On average, how many times must a 6-sided die be rolled until the sequence 65 appears (i.e., a 6 followed by a 5)?
i tried it using this way. let say there are E rolls until we get 65. when we roll die first time,there is 1/6 probability that we get 6 and 5/6 probability of not getting 6.in case of 5/6, we have to start all over again,so now our number of steps are (E+1). if we get 6 in first roll , then there are 3 cases. (a) we roll a 5, (b), we roll a 6, or (c) we start all over again. in (a) we get our 65 so here our additional number of steps are 1 and probability is 1/6. in (b) we got 6 so will roll again to get 5 . so our additional number of steps now are (E-1) in (c) we have to start all over again so our additional number of steps are (E+2)

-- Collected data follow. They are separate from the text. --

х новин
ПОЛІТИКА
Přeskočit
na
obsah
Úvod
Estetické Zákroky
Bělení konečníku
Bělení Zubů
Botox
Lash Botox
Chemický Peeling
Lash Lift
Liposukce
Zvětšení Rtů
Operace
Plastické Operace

so my equation is E = (5/6)(E+1)+(1/6)(1+(1/6)(1)+(1/6)(E-1)+(4/6)(E+1))
by solving this , i got 40 but ans given ans is 30. where did i wrong?please help. thanks
To complete the calculation along the lines you started:
Let $E$ be the answer. Let $E_6$ be the expected number of turns it takes, given that the last roll was a $6$.

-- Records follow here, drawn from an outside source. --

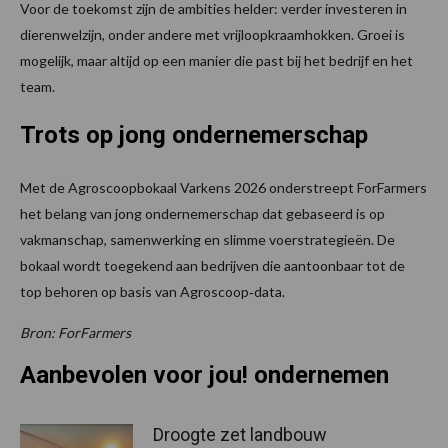
Voor de toekomst zijn de ambities helder: verder investeren in
dierenwelzijn, onder andere met vrijloopkraamhokken. Groei is
mogelijk, maar altijd op een manier die past bij het bedrijf en het
team.
Trots op jong ondernemerschap
Met de Agroscoopbokaal Varkens 2026 onderstreept ForFarmers
het belang van jong ondernemerschap dat gebaseerd is op
vakmanschap, samenwerking en slimme voerstrategieën. De
bokaal wordt toegekend aan bedrijven die aantoonbaar tot de
top behoren op basis van Agroscoop‑data.
Bron: ForFarmers
Aanbevolen voor jou! ondernemen
Droogte zet landbouw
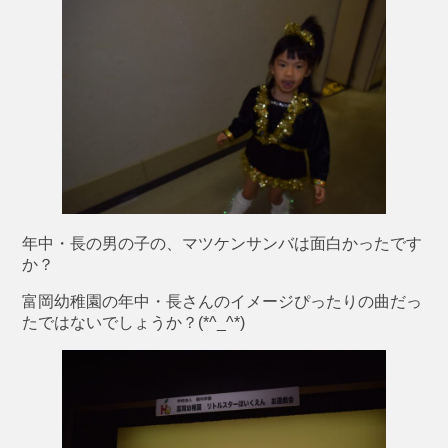
年中・長の男の子の、マツケンサンバは面白かったです
か？
富岡幼稚園の年中・長さんのイメージぴったりの曲だっ
たではないでしょうか？(*^_^*)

Then we get $$E=\frac 16\times (E_6+1)+\frac 56\times (E+1)\implies E = E_6+6$$ and $$E_6=\frac 16\times 1+\frac 16 \times (E_6+1)+\frac 46\times (E+1)\implies 5E_6=4E+6$$
This system is easily solved and yields $E=36$. (Note: it also yields $E_6=30$ which, possibly?, is the source of the error in the "official" answer).